I've been using Exped sleeping mats for a number of years now and really like them, until now every one has been rectangular in shape, which is the obvious shape to make them. The new series of Exped mats break this mould and are 'mummy' shaped. Mummy shaped mats more closely match the human body shape, so the maximum width is at the shoulders and the mat tapers to its narrowest point at the foot.
That's all very well if you sleep on your back but few people remain in the same position all night, if you sleep on your side for example the mummy shape is less appropriate and if you toss and turn a lot then you can find that your feet are off the mat at the bottom where it's narrowest. So the bottom line is that rectangular mats can be more comfortable if you move around a lot in your sleep.

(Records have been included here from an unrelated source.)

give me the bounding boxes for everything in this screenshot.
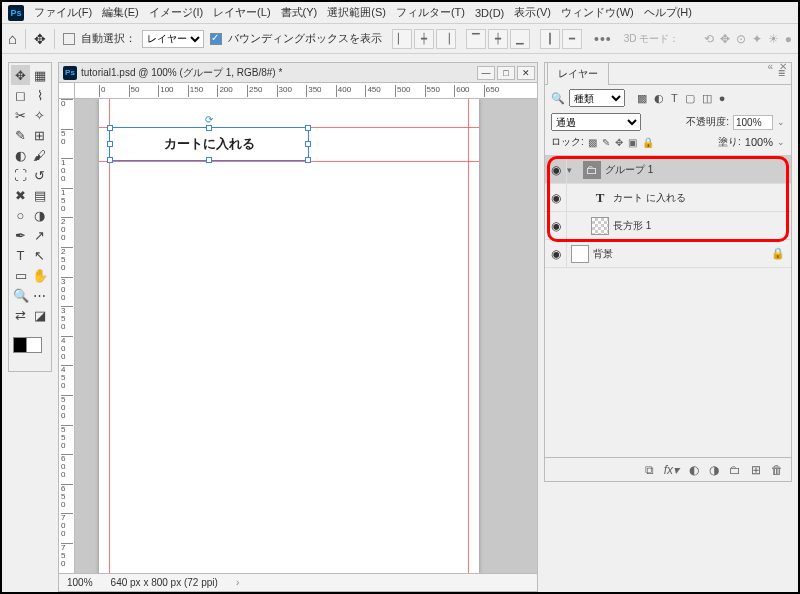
zoom-level[interactable]: 100% (67, 577, 93, 588)
opacity-value[interactable]: 100% (733, 115, 773, 130)
doc-dimensions[interactable]: 640 px x 800 px (72 ppi) (111, 577, 218, 588)
light-icon[interactable]: ☀ (768, 32, 779, 46)
visibility-toggle-icon[interactable]: ◉ (545, 156, 567, 183)
lock-transparency-icon[interactable]: ▩ (588, 137, 597, 148)
direct-select-tool[interactable]: ↖ (30, 245, 49, 265)
layer-name[interactable]: 長方形 1 (613, 219, 791, 233)
transform-bounding-box[interactable]: ⟳ カートに入れる (109, 127, 309, 161)
history-brush-tool[interactable]: ↺ (30, 165, 49, 185)
resize-handle-se[interactable] (305, 157, 311, 163)
eraser-tool[interactable]: ✖ (11, 185, 30, 205)
menu-edit[interactable]: 編集(E) (102, 5, 139, 20)
visibility-toggle-icon[interactable]: ◉ (545, 240, 567, 267)
menu-file[interactable]: ファイル(F) (34, 5, 92, 20)
default-colors-icon[interactable]: ◪ (30, 305, 49, 325)
pan-icon[interactable]: ✥ (720, 32, 730, 46)
new-layer-icon[interactable]: ⊞ (751, 463, 761, 477)
layer-fx-icon[interactable]: fx▾ (664, 463, 679, 477)
color-switch-icon[interactable]: ⇄ (11, 305, 30, 325)
link-layers-icon[interactable]: ⧉ (645, 463, 654, 477)
resize-handle-n[interactable] (206, 125, 212, 131)
guide-horizontal[interactable] (99, 161, 479, 162)
layer-name[interactable]: カート に入れる (613, 191, 791, 205)
status-more-icon[interactable]: › (236, 577, 239, 588)
layer-row-group[interactable]: ◉ ▾ 🗀 グループ 1 (545, 156, 791, 184)
shape-tool[interactable]: ▭ (11, 265, 30, 285)
lock-image-icon[interactable]: ✎ (602, 137, 610, 148)
more-icon[interactable]: ••• (594, 31, 612, 47)
filter-adjust-icon[interactable]: ◐ (654, 92, 664, 105)
guide-vertical[interactable] (468, 99, 469, 575)
lasso-tool[interactable]: ⌇ (30, 85, 49, 105)
align-center-v-icon[interactable]: ┿ (488, 29, 508, 49)
window-close[interactable]: ✕ (517, 66, 535, 80)
background-swatch[interactable] (26, 337, 42, 353)
fill-chevron-icon[interactable]: ⌄ (777, 137, 785, 147)
filter-toggle-icon[interactable]: ● (719, 92, 726, 105)
layer-row-shape[interactable]: ◉ 長方形 1 (545, 212, 791, 240)
blend-mode-select[interactable]: 通過 (551, 113, 641, 131)
stamp-tool[interactable]: ⛶ (11, 165, 30, 185)
hand-tool[interactable]: ✋ (30, 265, 49, 285)
distribute-h-icon[interactable]: ┃ (540, 29, 560, 49)
guide-vertical[interactable] (109, 99, 110, 575)
orbit-icon[interactable]: ⟲ (704, 32, 714, 46)
lock-all-icon[interactable]: 🔒 (642, 137, 654, 148)
frame-tool[interactable]: ⊞ (30, 125, 49, 145)
align-left-icon[interactable]: ▏ (392, 29, 412, 49)
search-icon[interactable]: 🔍 (551, 92, 565, 105)
filter-shape-icon[interactable]: ▢ (685, 92, 695, 105)
heal-tool[interactable]: ◐ (11, 145, 30, 165)
rec-icon[interactable]: ● (785, 32, 792, 46)
align-bottom-icon[interactable]: ▁ (510, 29, 530, 49)
edit-toolbar[interactable]: ⋯ (30, 285, 49, 305)
collapse-icon[interactable]: ▾ (567, 165, 579, 175)
menu-view[interactable]: 表示(V) (514, 5, 551, 20)
wand-tool[interactable]: ✧ (30, 105, 49, 125)
zoom3d-icon[interactable]: ⊙ (736, 32, 746, 46)
filter-smart-icon[interactable]: ◫ (702, 92, 712, 105)
crop-tool[interactable]: ✂ (11, 105, 30, 125)
gradient-tool[interactable]: ▤ (30, 185, 49, 205)
type-tool[interactable]: T (11, 245, 30, 265)
resize-handle-nw[interactable] (107, 125, 113, 131)
rotate-handle-icon[interactable]: ⟳ (205, 114, 213, 125)
blur-tool[interactable]: ○ (11, 205, 30, 225)
color-swatches[interactable] (11, 329, 49, 357)
delete-layer-icon[interactable]: 🗑 (771, 463, 783, 477)
canvas-background[interactable]: ⟳ カートに入れる (75, 99, 537, 573)
menu-type[interactable]: 書式(Y) (281, 5, 318, 20)
lock-icon[interactable]: 🔒 (771, 247, 785, 260)
ruler-vertical[interactable]: 05 01 0 01 5 02 0 02 5 03 0 03 5 04 0 04… (59, 99, 75, 573)
cam-icon[interactable]: ✦ (752, 32, 762, 46)
pen-tool[interactable]: ✒ (11, 225, 30, 245)
filter-kind-select[interactable]: 種類 (569, 89, 625, 107)
path-tool[interactable]: ↗ (30, 225, 49, 245)
filter-pixel-icon[interactable]: ▩ (637, 92, 647, 105)
bounding-box-checkbox[interactable] (210, 33, 222, 45)
layer-name[interactable]: グループ 1 (605, 163, 791, 177)
window-maximize[interactable]: □ (497, 66, 515, 80)
layer-row-text[interactable]: ◉ T カート に入れる (545, 184, 791, 212)
move-tool[interactable]: ✥ (11, 65, 30, 85)
opacity-chevron-icon[interactable]: ⌄ (777, 117, 785, 127)
menu-filter[interactable]: フィルター(T) (396, 5, 465, 20)
dodge-tool[interactable]: ◑ (30, 205, 49, 225)
auto-select-checkbox[interactable] (63, 33, 75, 45)
new-group-icon[interactable]: 🗀 (729, 463, 741, 477)
auto-select-target[interactable]: レイヤー (142, 30, 204, 48)
adjustment-layer-icon[interactable]: ◑ (709, 463, 719, 477)
resize-handle-sw[interactable] (107, 157, 113, 163)
menu-3d[interactable]: 3D(D) (475, 7, 504, 19)
align-center-h-icon[interactable]: ┿ (414, 29, 434, 49)
filter-type-icon[interactable]: T (671, 92, 678, 105)
resize-handle-ne[interactable] (305, 125, 311, 131)
fill-value[interactable]: 100% (745, 136, 773, 148)
layer-row-background[interactable]: ◉ 背景 🔒 (545, 240, 791, 268)
distribute-v-icon[interactable]: ━ (562, 29, 582, 49)
visibility-toggle-icon[interactable]: ◉ (545, 212, 567, 239)
layers-tab[interactable]: レイヤー (547, 62, 609, 85)
menu-layer[interactable]: レイヤー(L) (213, 5, 270, 20)
lock-position-icon[interactable]: ✥ (615, 137, 623, 148)
lock-artboard-icon[interactable]: ▣ (628, 137, 637, 148)
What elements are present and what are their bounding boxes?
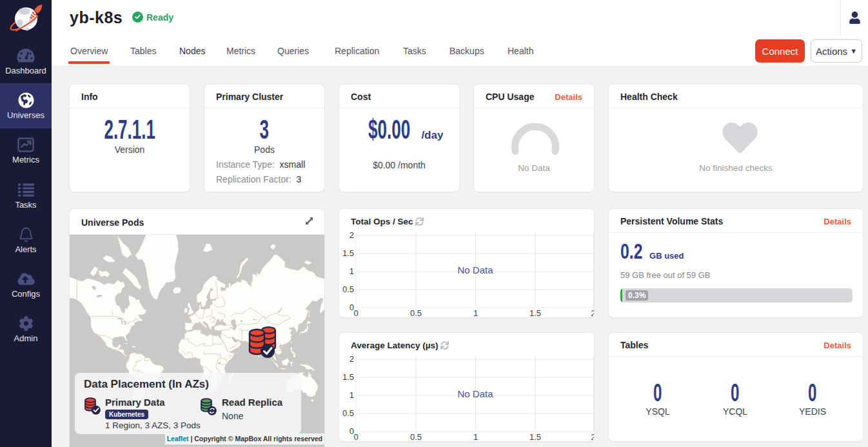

I move around a lot - but I usually use a mummy shaped mat, the reason is that they are lighter, and even though they are quite narrow at the foot I somehow manage to stay on them and generally get a good night's sleep. The only real exception is winter camping, where I like to use a rectangular mat because the consequences of coming off the mat are colder.
So, Exped have really taken a forward step with the new Hyperlite and Winterlite mats, previously I could get a lighter mat in a mummy format than Exped’s lightest rectangular offering – but now I can buy an Exped Mummy shaped mat and save weight over most of the competition, if not all.
In the world of ultralight sleeping mats inflatable insulated airbeds are the kings of comfort, and thee thicker they are the more comfortable they will be – so a 9cm mat will generally be more comfortable than a 7cm may – unless you don’t weigh much – in which case there won’t be much in it.
I used the 7cm Hyperlite for a recent trip to Scotland and found it pretty comfortable. The insulation value of a mat is also quite important, as a poorly insulated sleeping mat will let valuable warmth to see through to the ground – whereas a highly insulative mat will add significantly to your ability to keep warm and cosy. The Hyperlite mat is a three season model, so, appropriate for the Scottish trip I had in mind and it proved adequate for the task in quite cold conditions – although if I was making my gear selection again I would have opted for the Winterlite as it got quite cold during the night.
Most Exped mats have two valves, one for inflation and one for deflation, the inflation valve is a non return valve which makes it easier to blow the bed up without loosing air as you take a breath. It also allows the use of Exped’s various pumps that make inflation easier.
The new Hyperlite and Winterlite mats compromise on the valves to save weight – there’s the standard non return inflation valve, but no deflation valve at all. In order to deflate the mat there’s a plastic ‘pin’ that you use to keep the valve open while you compress the mat to let the air out. This is straight forward but a bit fiddly until you get the idea.
Hyperlite and Winterlite mats are a good move from Exped especially for those of us who want the lightest option without necessarily compromising on comfort.